Business-records are admissible under Minn.R.Evid. 803(6) if kept in the course of a regularly conducted business activity pursuant to regular business practice. National Tea Co. v. Tyler Refrigeration Co., 339 N.W.2d 59, 61 (Minn. 1983). DCL attempted to introduce Tonsager's notes under the business-record exception. It argued the notes were "an ordinary business-record, * * * kept in a file at Dakota County Lumber," but offered no evidence that it was kept in the course of a regularly conducted business activity pursuant to regular business practice.
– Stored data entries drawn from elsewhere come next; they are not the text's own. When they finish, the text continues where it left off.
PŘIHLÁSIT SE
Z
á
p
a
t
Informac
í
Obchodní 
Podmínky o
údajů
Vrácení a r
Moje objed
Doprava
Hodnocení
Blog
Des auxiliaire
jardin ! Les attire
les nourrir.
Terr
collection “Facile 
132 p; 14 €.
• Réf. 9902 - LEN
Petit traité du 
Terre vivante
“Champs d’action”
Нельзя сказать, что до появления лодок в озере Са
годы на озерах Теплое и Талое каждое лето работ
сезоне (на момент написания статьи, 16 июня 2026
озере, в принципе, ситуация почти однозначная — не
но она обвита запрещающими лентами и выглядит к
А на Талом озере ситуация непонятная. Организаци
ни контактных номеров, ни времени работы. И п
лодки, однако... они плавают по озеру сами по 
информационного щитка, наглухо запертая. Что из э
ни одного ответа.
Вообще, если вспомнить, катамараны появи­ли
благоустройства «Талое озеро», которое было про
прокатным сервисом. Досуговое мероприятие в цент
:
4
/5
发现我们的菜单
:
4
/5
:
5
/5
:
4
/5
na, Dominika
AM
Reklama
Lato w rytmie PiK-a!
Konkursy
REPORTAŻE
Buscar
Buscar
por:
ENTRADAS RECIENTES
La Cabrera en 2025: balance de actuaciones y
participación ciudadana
DCL therefore failed to lay the foundation necessary for admission of the notes under the business-record exception.

Even if DCL had laid the proper foundation, the trial court did not abuse its discretion in denying DCL a new trial because admission of the notes would not have changed the trial's outcome. Pietsch testified he did not recall calling Tonsager about the bid Stiehm had allegedly misappropriated. More importantly, DCL's counsel admitted during Stiehm's rebuttal cross-examination that Tonsager had found the missing bid in DCL's files the previous night. Given this testimony, it is unlikely the trial court would have concluded DCL had a legitimate claim for breach of duty of loyalty had the notes been admitted. Any error was therefore harmless.

Affirmed.


Summaries of

Stiehm v. Dakota Cty. Lumber Co.

Minnesota Court of Appeals
Jul 27, 1999
No. C2-98-1802 (Minn. Ct. App. Jul. 27, 1999)
Case details for

Stiehm v. Dakota Cty. Lumber Co.

Case Details

Full title:C6-98-2323 Timothy L. Stiehm, Respondent, v. Dakota County Lumber Co.…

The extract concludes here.